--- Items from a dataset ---
=== Begin Enclosure ===

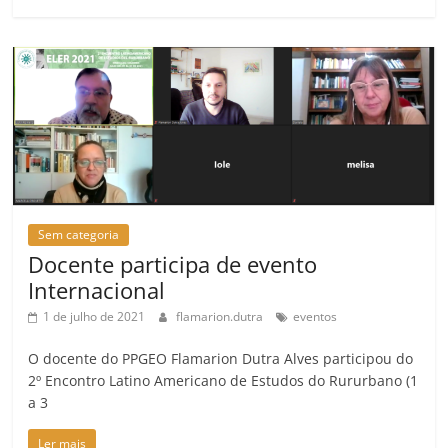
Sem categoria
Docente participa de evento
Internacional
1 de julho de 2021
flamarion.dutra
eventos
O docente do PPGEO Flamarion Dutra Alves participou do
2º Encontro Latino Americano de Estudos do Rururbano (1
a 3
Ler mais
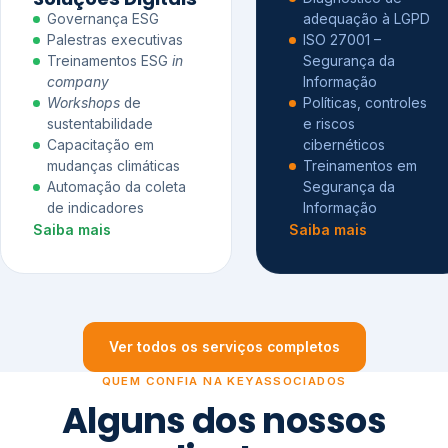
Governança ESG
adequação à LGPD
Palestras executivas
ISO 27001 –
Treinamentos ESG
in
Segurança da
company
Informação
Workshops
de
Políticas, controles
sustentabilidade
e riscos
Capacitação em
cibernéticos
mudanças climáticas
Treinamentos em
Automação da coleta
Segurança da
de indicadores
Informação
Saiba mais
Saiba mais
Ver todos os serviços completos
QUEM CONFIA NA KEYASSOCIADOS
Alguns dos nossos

=== End Enclosure ===

--- WHAT THE TASK REQUIRES ---
Each line of the data above must be repeated exactly, images excluded.

--- RESULT OF THE TASK ---
Sem categoria
Docente participa de evento
Internacional
1 de julho de 2021
flamarion.dutra
eventos
O docente do PPGEO Flamarion Dutra Alves participou do
2º Encontro Latino Americano de Estudos do Rururbano (1
a 3
Ler mais
Governança ESG
adequação à LGPD
Palestras executivas
ISO 27001 –
Treinamentos ESG
in
Segurança da
company
Informação
Workshops
de
Políticas, controles
sustentabilidade
e riscos
Capacitação em
cibernéticos
mudanças climáticas
Treinamentos em
Automação da coleta
Segurança da
de indicadores
Informação
Saiba mais
Saiba mais
Ver todos os serviços completos
QUEM CONFIA NA KEYASSOCIADOS
Alguns dos nossos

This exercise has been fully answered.